Saat ini sudah tidak perlu ke sumber air lagi karena setiap sumber mata air dipasangi pipa dan dialirkan ke setiap rumah. Ada yang satu rumah satu pipa namun ada juga yang dua pipa aliran dari air sumber. Jika tiap tahun melakukan ritual nyadran kali, maka jumlah tumpeng dan ingkung yang dibuat mengikuti jumlah berapa pipa air yang disalurkan ke rumahnya masing-masing.
Jika dalam satu rumah hanya menyalurkan satu pipa air maka tumpeng dan ingkung untuk nyadrannya satu ingkung dan satu tumpeng. Namun, jika dua pipa maka rumah itu harus membuat sepasang ingkung dan tumpeng untuk sesaji ritual nyadran kali.

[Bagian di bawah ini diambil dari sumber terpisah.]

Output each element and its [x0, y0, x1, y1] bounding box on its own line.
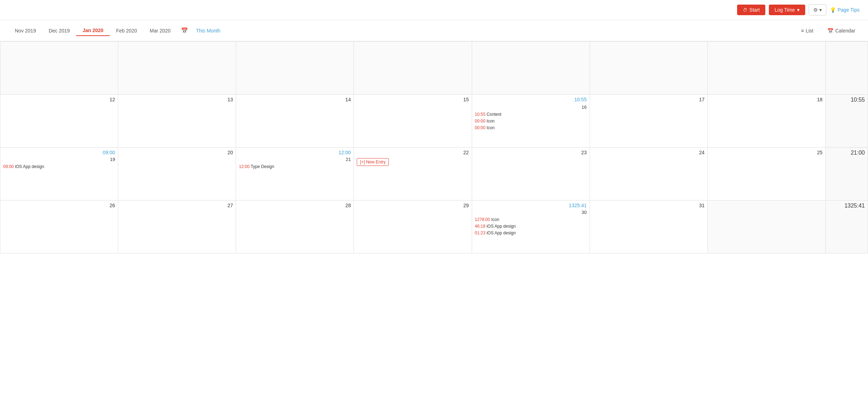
- day-number: 15: [357, 97, 469, 102]
- list-icon: ≡: [801, 28, 804, 34]
- day-number: 25: [711, 150, 822, 155]
- day-cell-13: 13: [118, 95, 236, 148]
- new-entry-button[interactable]: [+] New Entry: [357, 158, 388, 166]
- entry-0900-ios[interactable]: 09:00 iOS App design: [3, 163, 115, 170]
- day-cell: [708, 42, 826, 95]
- calendar-view-button[interactable]: 📅 Calendar: [823, 26, 860, 36]
- day-number-19: 19: [3, 157, 115, 162]
- day-cell-24: 24: [590, 148, 708, 200]
- bulb-icon: 💡: [830, 7, 836, 13]
- dropdown-arrow-icon: ▾: [797, 7, 800, 13]
- month-tab-nov2019[interactable]: Nov 2019: [8, 26, 42, 36]
- month-tab-jan2020[interactable]: Jan 2020: [76, 25, 110, 36]
- day-number: 23: [475, 150, 587, 155]
- day-number: 27: [121, 203, 233, 208]
- month-tab-mar2020[interactable]: Mar 2020: [143, 26, 177, 36]
- calendar-icon: 📅: [827, 28, 833, 34]
- day-total-19: 09:00: [3, 150, 115, 155]
- day-cell-18: 18: [708, 95, 826, 148]
- day-cell: [0, 42, 118, 95]
- day-number: 18: [711, 97, 822, 102]
- new-entry-container: [+] New Entry: [357, 157, 469, 166]
- day-cell-29: 29: [354, 200, 472, 253]
- day-cell-30[interactable]: 1325:41 30 1278:00 Icon 46:18 iOS App de…: [472, 200, 590, 253]
- day-number: 20: [121, 150, 233, 155]
- day-cell-12: 12: [0, 95, 118, 148]
- day-number: 29: [357, 203, 469, 208]
- day-number: 13: [121, 97, 233, 102]
- toolbar: ⏱ Start Log Time ▾ ⚙ ▾ 💡 Page Tips: [0, 0, 868, 20]
- entry-1200-type[interactable]: 12:00 Type Design: [239, 163, 351, 170]
- month-nav-right: ≡ List 📅 Calendar: [797, 26, 860, 36]
- day-number: 26: [3, 203, 115, 208]
- day-cell-22: 22 [+] New Entry: [354, 148, 472, 200]
- gear-button[interactable]: ⚙ ▾: [809, 4, 826, 16]
- day-number: 12: [3, 97, 115, 102]
- day-number-30: 30: [475, 210, 587, 215]
- day-cell-26: 26: [0, 200, 118, 253]
- entry-1278-icon[interactable]: 1278:00 Icon: [475, 216, 587, 223]
- day-cell: [236, 42, 354, 95]
- day-number: 31: [593, 203, 705, 208]
- day-cell-27: 27: [118, 200, 236, 253]
- entry-1055-content[interactable]: 10:55 Content: [475, 111, 587, 118]
- day-cell-empty-end: [708, 200, 826, 253]
- calendar-label: Calendar: [835, 28, 855, 34]
- time-entry-30: 1278:00 Icon 46:18 iOS App design 01:23 …: [475, 216, 587, 237]
- day-cell: [118, 42, 236, 95]
- month-nav: Nov 2019 Dec 2019 Jan 2020 Feb 2020 Mar …: [0, 20, 868, 41]
- time-entry-19: 09:00 iOS App design: [3, 163, 115, 170]
- week-summary-cell: [826, 42, 868, 95]
- entry-4618-ios[interactable]: 46:18 iOS App design: [475, 223, 587, 230]
- start-button[interactable]: ⏱ Start: [737, 5, 766, 15]
- day-total-21: 12:00: [239, 150, 351, 155]
- day-cell-21[interactable]: 12:00 21 12:00 Type Design: [236, 148, 354, 200]
- day-number-21: 21: [239, 157, 351, 162]
- time-entry-21: 12:00 Type Design: [239, 163, 351, 170]
- day-number: 17: [593, 97, 705, 102]
- gear-icon: ⚙: [813, 7, 818, 13]
- list-label: List: [806, 28, 813, 34]
- calendar-container: 12 13 14 15 10:55 16 10:55 Content 00:00…: [0, 41, 868, 253]
- calendar-picker-button[interactable]: 📅: [177, 25, 192, 36]
- entry-0123-ios[interactable]: 01:23 iOS App design: [475, 230, 587, 237]
- day-cell-14: 14: [236, 95, 354, 148]
- day-16-header: 16: [475, 104, 587, 111]
- week-summary-4: 1325:41: [826, 200, 868, 253]
- day-cell-25: 25: [708, 148, 826, 200]
- day-cell: [472, 42, 590, 95]
- list-view-button[interactable]: ≡ List: [797, 26, 818, 36]
- day-number: 14: [239, 97, 351, 102]
- page-tips-label: Page Tips: [838, 7, 860, 13]
- week-summary-2: 10:55: [826, 95, 868, 148]
- month-nav-left: Nov 2019 Dec 2019 Jan 2020 Feb 2020 Mar …: [8, 25, 797, 36]
- day-number: 10:55: [475, 97, 587, 102]
- entry-0000-icon1[interactable]: 00:00 Icon: [475, 118, 587, 125]
- week-4-total: 1325:41: [828, 203, 865, 209]
- log-time-label: Log Time: [774, 7, 795, 13]
- day-cell-17: 17: [590, 95, 708, 148]
- day-cell-15: 15: [354, 95, 472, 148]
- day-total-30: 1325:41: [475, 203, 587, 208]
- clock-icon: ⏱: [743, 7, 747, 13]
- gear-dropdown-icon: ▾: [819, 7, 822, 13]
- page-tips-link[interactable]: 💡 Page Tips: [830, 7, 860, 13]
- month-tab-dec2019[interactable]: Dec 2019: [42, 26, 76, 36]
- day-number: 24: [593, 150, 705, 155]
- entry-0000-icon2[interactable]: 00:00 Icon: [475, 125, 587, 131]
- time-entry: 16 10:55 Content 00:00 Icon 00:00 Icon: [475, 104, 587, 131]
- day-cell: [354, 42, 472, 95]
- day-cell: [590, 42, 708, 95]
- day-number: 28: [239, 203, 351, 208]
- day-cell-23: 23: [472, 148, 590, 200]
- log-time-button[interactable]: Log Time ▾: [769, 5, 805, 15]
- day-cell-20: 20: [118, 148, 236, 200]
- day-cell-16[interactable]: 10:55 16 10:55 Content 00:00 Icon 00:00 …: [472, 95, 590, 148]
- month-tab-feb2020[interactable]: Feb 2020: [110, 26, 143, 36]
- day-cell-19[interactable]: 09:00 19 09:00 iOS App design: [0, 148, 118, 200]
- week-2-total: 10:55: [828, 97, 865, 103]
- day-cell-31: 31: [590, 200, 708, 253]
- day-cell-28: 28: [236, 200, 354, 253]
- this-month-button[interactable]: This Month: [192, 26, 224, 36]
- day-number: 22: [357, 150, 469, 155]
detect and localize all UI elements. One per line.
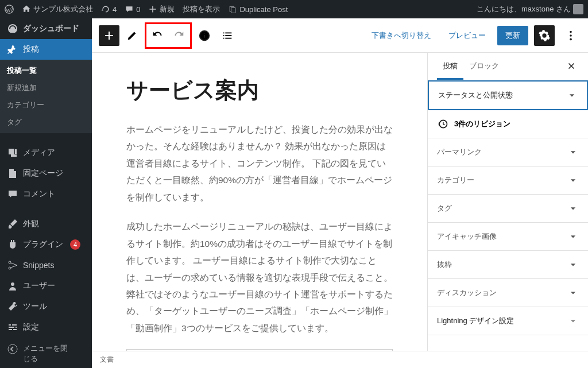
sidebar-collapse[interactable]: メニューを閉じる bbox=[0, 338, 92, 368]
sidebar-sub-posts-list[interactable]: 投稿一覧 bbox=[0, 62, 92, 79]
comments-link[interactable]: 0 bbox=[125, 5, 140, 14]
excerpt-label: 抜粋 bbox=[437, 259, 452, 270]
panel-status-label: ステータスと公開状態 bbox=[438, 90, 513, 100]
sidebar-item-comments[interactable]: コメント bbox=[0, 184, 92, 204]
scissors-icon bbox=[7, 259, 18, 271]
update-button[interactable]: 更新 bbox=[497, 26, 528, 45]
duplicate-label: Duplicate Post bbox=[239, 5, 288, 14]
user-greeting[interactable]: こんにちは、maxstone さん bbox=[477, 4, 583, 14]
svg-rect-2 bbox=[231, 8, 235, 13]
chevron-down-icon bbox=[566, 90, 578, 101]
chevron-down-icon bbox=[567, 259, 579, 270]
comments-count: 0 bbox=[136, 5, 140, 14]
wordpress-icon bbox=[5, 5, 14, 14]
tab-block[interactable]: ブロック bbox=[463, 53, 505, 80]
chevron-down-icon bbox=[567, 287, 579, 299]
updates-link[interactable]: 4 bbox=[101, 5, 117, 14]
post-paragraph[interactable]: 成功したホームページリニューアルの秘訣は、ユーザー目線によるサイト制作。約10%… bbox=[126, 218, 393, 336]
panel-categories[interactable]: カテゴリー bbox=[428, 166, 588, 195]
redo-button[interactable] bbox=[168, 25, 189, 46]
duplicate-post[interactable]: Duplicate Post bbox=[228, 5, 288, 14]
sidebar-item-dashboard[interactable]: ダッシュボード bbox=[0, 18, 92, 39]
editor-toolbar: 下書きへ切り替え プレビュー 更新 bbox=[92, 18, 588, 53]
wp-logo[interactable] bbox=[5, 5, 14, 14]
outline-button[interactable] bbox=[217, 25, 238, 46]
post-paragraph[interactable]: ホームページをリニューアルしたけど、投資した分の効果が出なかった。そんな経験はあ… bbox=[126, 121, 393, 206]
discussion-label: ディスカッション bbox=[437, 288, 497, 298]
sidebar-item-appearance[interactable]: 外観 bbox=[0, 214, 92, 234]
sidebar-sub-categories[interactable]: カテゴリー bbox=[0, 96, 92, 114]
editor: 下書きへ切り替え プレビュー 更新 サービス案内 ホームページをリニューアルした… bbox=[92, 18, 588, 368]
comment-icon bbox=[125, 5, 134, 14]
plus-icon bbox=[148, 5, 157, 14]
svg-point-3 bbox=[9, 261, 11, 264]
content-area[interactable]: サービス案内 ホームページをリニューアルしたけど、投資した分の効果が出なかった。… bbox=[92, 53, 427, 368]
settings-toggle-button[interactable] bbox=[534, 25, 555, 46]
refresh-icon bbox=[101, 5, 110, 14]
sidebar-item-pages[interactable]: 固定ページ bbox=[0, 163, 92, 184]
sliders-icon bbox=[7, 321, 18, 333]
preview-button[interactable]: プレビュー bbox=[443, 27, 492, 44]
collapse-label: メニューを閉じる bbox=[23, 343, 75, 364]
svg-point-8 bbox=[570, 30, 572, 33]
tab-post[interactable]: 投稿 bbox=[437, 53, 463, 80]
appearance-label: 外観 bbox=[23, 219, 39, 229]
updates-count: 4 bbox=[113, 5, 117, 14]
duplicate-icon bbox=[228, 5, 237, 14]
history-icon bbox=[437, 118, 448, 130]
sidebar-item-posts[interactable]: 投稿 bbox=[0, 39, 92, 60]
sidebar-item-users[interactable]: ユーザー bbox=[0, 276, 92, 296]
info-button[interactable] bbox=[194, 25, 215, 46]
panel-excerpt[interactable]: 抜粋 bbox=[428, 251, 588, 279]
dashboard-icon bbox=[7, 23, 18, 34]
page-icon bbox=[7, 168, 18, 179]
new-content[interactable]: 新規 bbox=[148, 4, 175, 14]
svg-point-9 bbox=[570, 34, 572, 37]
edit-mode-button[interactable] bbox=[122, 25, 142, 46]
chevron-down-icon bbox=[567, 203, 579, 214]
settings-label: 設定 bbox=[23, 322, 39, 332]
chevron-down-icon bbox=[567, 231, 579, 242]
users-label: ユーザー bbox=[23, 281, 55, 291]
svg-point-10 bbox=[570, 38, 572, 40]
more-options-button[interactable] bbox=[560, 25, 581, 46]
sidebar-sub-tags[interactable]: タグ bbox=[0, 114, 92, 131]
svg-point-6 bbox=[8, 344, 17, 354]
categories-label: カテゴリー bbox=[437, 175, 474, 185]
view-post[interactable]: 投稿を表示 bbox=[183, 4, 220, 14]
sidebar-item-media[interactable]: メディア bbox=[0, 142, 92, 163]
site-name[interactable]: サンプル株式会社 bbox=[22, 4, 93, 14]
svg-point-4 bbox=[9, 267, 11, 269]
tools-label: ツール bbox=[23, 301, 47, 312]
post-title[interactable]: サービス案内 bbox=[126, 76, 393, 105]
close-panel-button[interactable] bbox=[564, 53, 579, 80]
editor-footer-status: 文書 bbox=[92, 351, 588, 368]
sidebar-item-snippets[interactable]: Snippets bbox=[0, 255, 92, 276]
caret-down-icon bbox=[567, 315, 579, 327]
undo-button[interactable] bbox=[148, 25, 168, 46]
switch-to-draft-button[interactable]: 下書きへ切り替え bbox=[366, 27, 437, 44]
panel-discussion[interactable]: ディスカッション bbox=[428, 279, 588, 307]
admin-bar: サンプル株式会社 4 0 新規 投稿を表示 Duplicate Post bbox=[0, 0, 588, 18]
add-block-button[interactable] bbox=[99, 25, 119, 46]
svg-point-5 bbox=[11, 282, 14, 286]
brush-icon bbox=[7, 218, 18, 230]
panel-lightning[interactable]: Lightning デザイン設定 bbox=[428, 307, 588, 335]
plugins-label: プラグイン bbox=[23, 239, 63, 250]
panel-revisions[interactable]: 3件のリビジョン bbox=[428, 110, 588, 138]
panel-status[interactable]: ステータスと公開状態 bbox=[428, 80, 588, 110]
sidebar-item-tools[interactable]: ツール bbox=[0, 296, 92, 317]
media-icon bbox=[7, 147, 18, 158]
panel-featured-image[interactable]: アイキャッチ画像 bbox=[428, 223, 588, 251]
lightning-label: Lightning デザイン設定 bbox=[437, 316, 514, 326]
panel-tags[interactable]: タグ bbox=[428, 195, 588, 223]
sidebar-item-settings[interactable]: 設定 bbox=[0, 317, 92, 338]
snippets-label: Snippets bbox=[23, 261, 54, 270]
sidebar-sub-add-new[interactable]: 新規追加 bbox=[0, 79, 92, 96]
sidebar-item-plugins[interactable]: プラグイン 4 bbox=[0, 234, 92, 255]
pin-icon bbox=[7, 44, 18, 55]
panel-permalink[interactable]: パーマリンク bbox=[428, 138, 588, 166]
featured-label: アイキャッチ画像 bbox=[437, 231, 497, 242]
tags-label: タグ bbox=[437, 203, 452, 214]
undo-redo-highlight bbox=[145, 22, 192, 49]
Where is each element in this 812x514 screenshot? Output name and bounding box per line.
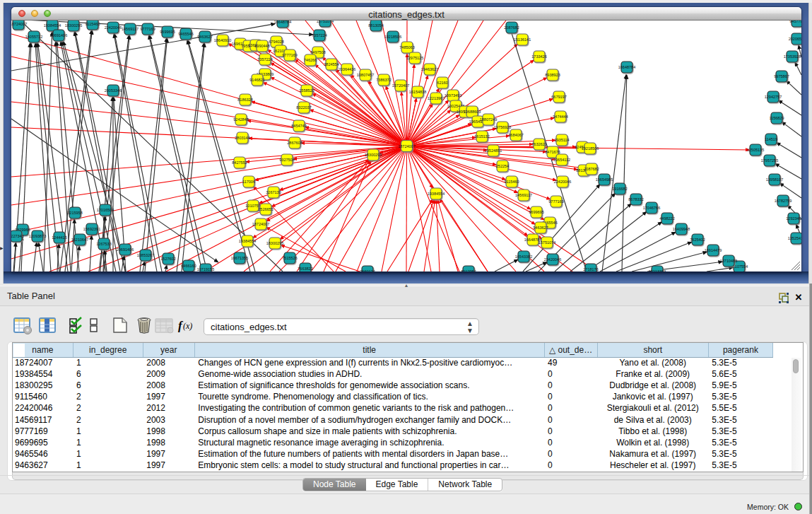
svg-text:62160: 62160 <box>437 81 447 85</box>
svg-text:1916682: 1916682 <box>612 187 627 191</box>
svg-text:6497508: 6497508 <box>310 50 325 54</box>
svg-text:13525419: 13525419 <box>788 236 801 240</box>
svg-text:9115460: 9115460 <box>85 22 100 26</box>
svg-text:17016504: 17016504 <box>97 208 114 212</box>
svg-text:12505135: 12505135 <box>747 148 764 152</box>
svg-text:8471676: 8471676 <box>545 150 560 154</box>
svg-text:16154838: 16154838 <box>409 90 426 94</box>
svg-text:19463627: 19463627 <box>421 67 438 71</box>
svg-text:12213967: 12213967 <box>428 96 445 100</box>
svg-text:7485063: 7485063 <box>399 45 414 49</box>
svg-text:18724007: 18724007 <box>252 222 269 226</box>
svg-text:18807249: 18807249 <box>480 117 497 122</box>
svg-text:9975867: 9975867 <box>774 74 789 78</box>
svg-text:20206576: 20206576 <box>789 37 801 41</box>
svg-text:117006: 117006 <box>242 180 255 184</box>
svg-text:1733426: 1733426 <box>531 54 546 59</box>
svg-text:2935114: 2935114 <box>554 138 569 142</box>
svg-text:16648784: 16648784 <box>274 21 291 24</box>
svg-text:9327508: 9327508 <box>279 158 294 162</box>
svg-text:16210647: 16210647 <box>71 238 88 242</box>
svg-text:16782759: 16782759 <box>775 199 792 203</box>
svg-text:3215958: 3215958 <box>67 211 82 215</box>
svg-text:7357224: 7357224 <box>312 33 326 37</box>
svg-text:16914479: 16914479 <box>705 248 722 252</box>
svg-text:18724007: 18724007 <box>11 22 27 26</box>
svg-text:7386372: 7386372 <box>376 78 391 82</box>
svg-text:12213363: 12213363 <box>649 269 666 271</box>
svg-text:3267130: 3267130 <box>266 190 281 194</box>
svg-text:15751074: 15751074 <box>317 21 334 23</box>
svg-text:(x): (x) <box>183 321 192 331</box>
svg-text:13958107: 13958107 <box>766 177 783 182</box>
svg-text:22420046: 22420046 <box>105 25 122 30</box>
svg-text:1558520: 1558520 <box>299 88 314 93</box>
svg-text:7515526: 7515526 <box>282 256 297 260</box>
svg-text:14569117: 14569117 <box>515 193 532 197</box>
svg-text:7663822: 7663822 <box>298 267 312 271</box>
svg-text:9699695: 9699695 <box>160 30 175 34</box>
svg-text:16543382: 16543382 <box>515 255 532 259</box>
svg-text:10853267: 10853267 <box>137 253 154 257</box>
svg-text:19384554: 19384554 <box>239 239 256 243</box>
svg-text:18300295: 18300295 <box>65 23 82 28</box>
svg-text:9660124: 9660124 <box>360 269 375 271</box>
svg-text:2867608: 2867608 <box>287 141 302 145</box>
svg-text:8454749: 8454749 <box>291 124 306 128</box>
svg-text:8912954: 8912954 <box>461 269 476 271</box>
svg-text:9463627: 9463627 <box>197 35 212 39</box>
svg-text:12093873: 12093873 <box>29 234 46 238</box>
svg-text:2803144: 2803144 <box>235 136 249 140</box>
svg-text:22420046: 22420046 <box>554 180 571 184</box>
svg-text:9463627: 9463627 <box>533 226 548 230</box>
svg-text:10688603: 10688603 <box>464 110 481 114</box>
svg-text:8678332: 8678332 <box>628 197 643 201</box>
svg-text:20053346: 20053346 <box>105 88 122 93</box>
svg-text:10654112: 10654112 <box>553 158 570 162</box>
svg-text:13524851: 13524851 <box>485 148 502 153</box>
svg-text:9227343: 9227343 <box>11 234 24 238</box>
svg-text:9699695: 9699695 <box>529 210 543 214</box>
svg-text:9115460: 9115460 <box>504 180 519 184</box>
svg-text:746266: 746266 <box>304 58 317 62</box>
svg-text:252254: 252254 <box>496 164 509 168</box>
svg-text:8990448: 8990448 <box>254 44 269 48</box>
svg-text:2087682: 2087682 <box>584 167 599 171</box>
svg-text:20364436: 20364436 <box>339 67 355 71</box>
svg-text:7625402: 7625402 <box>690 238 705 242</box>
svg-text:19654985: 19654985 <box>596 177 613 182</box>
svg-text:2718176: 2718176 <box>583 267 598 271</box>
svg-text:19218506: 19218506 <box>582 146 599 151</box>
svg-text:10719155: 10719155 <box>197 267 214 271</box>
svg-text:1527602: 1527602 <box>160 257 175 261</box>
svg-text:15136141: 15136141 <box>514 37 531 42</box>
svg-text:16671355: 16671355 <box>231 256 248 260</box>
svg-text:17046766: 17046766 <box>643 206 660 210</box>
svg-text:9465546: 9465546 <box>178 32 193 36</box>
svg-text:9474444: 9474444 <box>553 115 567 119</box>
svg-text:8938923: 8938923 <box>545 73 560 77</box>
svg-text:14569117: 14569117 <box>122 27 139 31</box>
svg-text:19384554: 19384554 <box>428 192 445 196</box>
svg-text:15720407: 15720407 <box>392 83 409 88</box>
svg-text:3684067: 3684067 <box>508 133 523 137</box>
svg-text:17353928: 17353928 <box>784 54 801 59</box>
svg-text:9777169: 9777169 <box>282 53 297 57</box>
svg-text:6466160: 6466160 <box>181 264 196 268</box>
svg-text:9777169: 9777169 <box>548 199 563 204</box>
svg-text:19218506: 19218506 <box>384 35 401 39</box>
svg-text:23420046: 23420046 <box>544 257 561 262</box>
svg-text:1156829: 1156829 <box>769 116 784 120</box>
svg-text:3824554: 3824554 <box>324 62 339 66</box>
svg-text:19384554: 19384554 <box>44 23 61 28</box>
svg-text:6794028: 6794028 <box>269 40 283 44</box>
svg-text:17957255: 17957255 <box>761 158 778 163</box>
svg-text:7357224: 7357224 <box>257 57 272 62</box>
svg-text:14055712: 14055712 <box>25 35 42 39</box>
svg-text:8427552: 8427552 <box>232 160 247 165</box>
svg-text:19756928: 19756928 <box>494 125 511 129</box>
svg-text:7632621: 7632621 <box>531 142 546 146</box>
svg-text:15751074: 15751074 <box>539 240 555 245</box>
svg-text:8813054: 8813054 <box>368 23 383 28</box>
svg-text:18300295: 18300295 <box>266 241 283 245</box>
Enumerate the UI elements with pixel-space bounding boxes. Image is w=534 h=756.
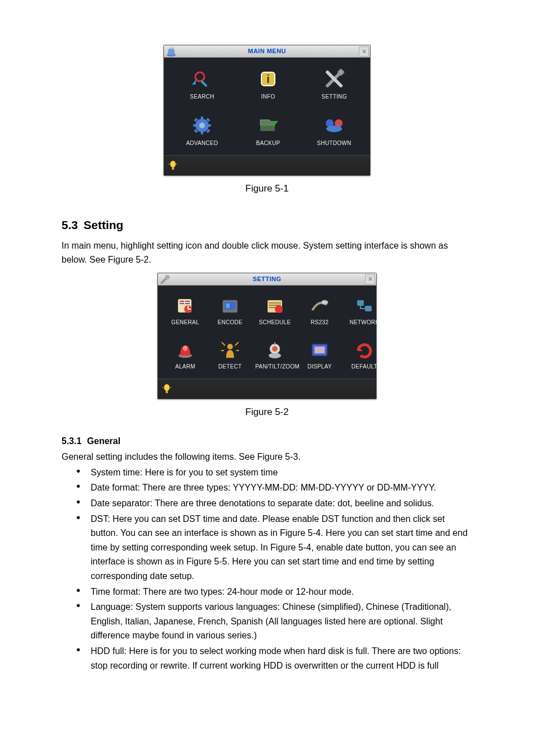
titlebar: SETTING ✕: [158, 273, 376, 286]
schedule-icon: [265, 297, 284, 316]
list-item: System time: Here is for you to set syst…: [76, 465, 472, 480]
detect-icon: [221, 341, 240, 360]
menu-setting[interactable]: SETTING: [304, 66, 364, 106]
network-icon: [355, 297, 374, 316]
list-item: DST: Here you can set DST time and date.…: [76, 512, 472, 584]
wrench-icon: [160, 274, 170, 284]
sub-intro: General setting includes the following i…: [62, 450, 472, 464]
alarm-icon: [176, 341, 195, 360]
menu-general[interactable]: GENERAL: [166, 293, 205, 332]
window-title: SETTING: [252, 274, 281, 284]
shutdown-icon: [324, 115, 344, 136]
status-bar: [158, 379, 376, 399]
default-icon: [355, 341, 374, 360]
general-bullet-list: System time: Here is for you to set syst…: [62, 465, 472, 673]
menu-network[interactable]: NETWORK: [345, 293, 384, 332]
hint-icon: [168, 160, 177, 171]
encode-icon: [221, 297, 240, 316]
figure-5-1: MAIN MENU ✕ SEARCH INFO SETTING: [62, 45, 472, 176]
list-item: Time format: There are two types: 24-hou…: [76, 585, 472, 599]
menu-info[interactable]: INFO: [238, 66, 298, 106]
general-icon: [176, 297, 195, 316]
list-item: Language: System supports various langua…: [76, 600, 472, 643]
list-item: HDD full: Here is for you to select work…: [76, 644, 472, 673]
window-title: MAIN MENU: [248, 46, 286, 56]
rs232-icon: [310, 297, 329, 316]
section-5-3-heading: 5.3Setting: [62, 216, 472, 234]
backup-icon: [258, 115, 278, 136]
titlebar: MAIN MENU ✕: [164, 45, 370, 58]
figure-5-2: SETTING ✕ GENERAL ENCODE SCHEDULE: [62, 273, 472, 399]
menu-default[interactable]: DEFAULT: [345, 338, 384, 376]
figure-5-2-caption: Figure 5-2: [62, 405, 472, 419]
list-item: Date format: There are three types: YYYY…: [76, 480, 472, 495]
ptz-icon: [265, 341, 284, 360]
app-icon: [166, 46, 176, 57]
display-icon: [310, 341, 329, 360]
search-icon: [192, 69, 212, 89]
menu-rs232[interactable]: RS232: [300, 293, 339, 332]
info-icon: [258, 69, 278, 89]
figure-5-1-caption: Figure 5-1: [62, 181, 472, 196]
menu-alarm[interactable]: ALARM: [166, 338, 205, 376]
close-icon[interactable]: ✕: [359, 46, 369, 57]
menu-schedule[interactable]: SCHEDULE: [255, 293, 294, 332]
advanced-icon: [192, 115, 212, 136]
setting-window: SETTING ✕ GENERAL ENCODE SCHEDULE: [157, 273, 377, 399]
menu-search[interactable]: SEARCH: [172, 66, 232, 106]
status-bar: [164, 155, 370, 175]
section-intro: In main menu, highlight setting icon and…: [62, 239, 472, 267]
menu-shutdown[interactable]: SHUTDOWN: [304, 112, 364, 153]
menu-encode[interactable]: ENCODE: [210, 293, 250, 332]
menu-advanced[interactable]: ADVANCED: [172, 112, 232, 153]
close-icon[interactable]: ✕: [365, 274, 375, 284]
setting-icon: [324, 69, 344, 89]
menu-backup[interactable]: BACKUP: [238, 112, 298, 153]
main-menu-window: MAIN MENU ✕ SEARCH INFO SETTING: [163, 45, 371, 176]
menu-display[interactable]: DISPLAY: [300, 338, 339, 376]
menu-detect[interactable]: DETECT: [210, 338, 250, 376]
menu-ptz[interactable]: PAN/TILT/ZOOM: [255, 338, 294, 376]
subheading-5-3-1: 5.3.1General: [62, 435, 472, 448]
list-item: Date separator: There are three denotati…: [76, 496, 472, 511]
hint-icon: [162, 384, 171, 395]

Kisah-kisah yang masih menjadi misteri
Deni mengakui jika kisah-kisah leluhur yang ada di Petarangan masih banyak yang harus digali lagi sebab masih banyak bolongnya. Karena semua kisah leluhur itu hanya berdasarkan cerita tutur. Tak ada catatan peninggalan dari para leluhur itu.
Peninggalan fisik yang nyata hanya makam Mbah Kiai Tari dan Makam Mbah Dalman. Bahkan para orang tua yang masih hidup sudah tidak sanggup lagi diajak bercerita tentang sejarah masa lalu Desa Petarangan. Karena orang-orang tua yang masih hidup sekarang rata-rata rada susah diajak berdialog karena telinganya sudah kesulitan mendengarkan.
Deni juga mengakui jika dirinya dan anggota Karang Taruna sedang berusaha mempelajari kisah-kisah leluhurnya. Tentang dari mana asalnya Mbah Kiai Tari juga Mbah Dalman. Lalu siapa nama putrinya Mbah Dalman.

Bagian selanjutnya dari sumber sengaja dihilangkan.